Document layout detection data
########
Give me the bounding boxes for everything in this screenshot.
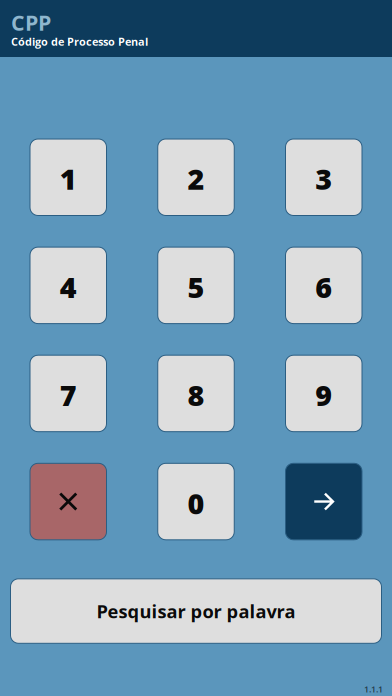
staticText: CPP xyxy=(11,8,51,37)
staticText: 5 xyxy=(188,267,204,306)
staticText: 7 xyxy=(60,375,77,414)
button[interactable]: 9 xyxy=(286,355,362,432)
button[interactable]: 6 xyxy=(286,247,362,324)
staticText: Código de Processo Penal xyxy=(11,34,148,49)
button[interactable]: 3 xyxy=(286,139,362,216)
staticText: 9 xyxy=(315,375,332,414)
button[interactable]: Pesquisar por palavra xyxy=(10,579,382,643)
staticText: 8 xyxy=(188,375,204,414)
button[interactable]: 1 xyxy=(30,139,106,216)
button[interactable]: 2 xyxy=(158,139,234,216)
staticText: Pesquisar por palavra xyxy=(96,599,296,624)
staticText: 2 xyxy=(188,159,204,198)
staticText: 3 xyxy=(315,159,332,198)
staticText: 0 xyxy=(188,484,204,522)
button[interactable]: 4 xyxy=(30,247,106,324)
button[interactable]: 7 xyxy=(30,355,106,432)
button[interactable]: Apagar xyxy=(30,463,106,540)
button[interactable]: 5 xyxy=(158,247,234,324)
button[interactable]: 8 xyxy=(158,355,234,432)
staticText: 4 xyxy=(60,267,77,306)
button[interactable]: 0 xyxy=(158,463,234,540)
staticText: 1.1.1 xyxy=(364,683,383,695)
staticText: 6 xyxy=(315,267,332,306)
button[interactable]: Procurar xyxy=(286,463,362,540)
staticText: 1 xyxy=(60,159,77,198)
########
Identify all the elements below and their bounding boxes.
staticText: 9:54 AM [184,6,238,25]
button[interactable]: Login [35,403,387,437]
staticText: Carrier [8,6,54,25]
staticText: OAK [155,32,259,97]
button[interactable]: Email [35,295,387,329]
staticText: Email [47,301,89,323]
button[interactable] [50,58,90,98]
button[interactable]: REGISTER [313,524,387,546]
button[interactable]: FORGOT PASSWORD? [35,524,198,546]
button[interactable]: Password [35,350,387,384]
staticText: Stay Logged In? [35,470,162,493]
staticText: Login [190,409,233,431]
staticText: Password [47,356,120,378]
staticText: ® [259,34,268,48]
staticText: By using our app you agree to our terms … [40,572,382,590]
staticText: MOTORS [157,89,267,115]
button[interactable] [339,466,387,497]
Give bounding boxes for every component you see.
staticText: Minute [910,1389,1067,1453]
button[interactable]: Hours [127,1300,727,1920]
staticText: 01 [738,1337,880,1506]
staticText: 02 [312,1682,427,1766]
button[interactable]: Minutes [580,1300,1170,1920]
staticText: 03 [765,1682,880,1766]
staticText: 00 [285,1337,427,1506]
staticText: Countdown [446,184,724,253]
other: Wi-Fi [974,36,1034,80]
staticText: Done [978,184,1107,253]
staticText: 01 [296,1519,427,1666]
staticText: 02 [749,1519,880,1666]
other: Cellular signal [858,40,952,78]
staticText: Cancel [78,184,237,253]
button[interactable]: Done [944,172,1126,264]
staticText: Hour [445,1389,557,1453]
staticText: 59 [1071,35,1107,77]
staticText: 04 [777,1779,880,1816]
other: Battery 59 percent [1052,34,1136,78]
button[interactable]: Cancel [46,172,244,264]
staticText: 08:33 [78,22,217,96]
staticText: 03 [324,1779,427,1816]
########
:: PROBLEM ::
Copy out every line of the data that includes "Email".

:: EXERCISE RESPONSE ::
button[interactable]: Email [35,295,387,329]
staticText: Email [47,301,89,323]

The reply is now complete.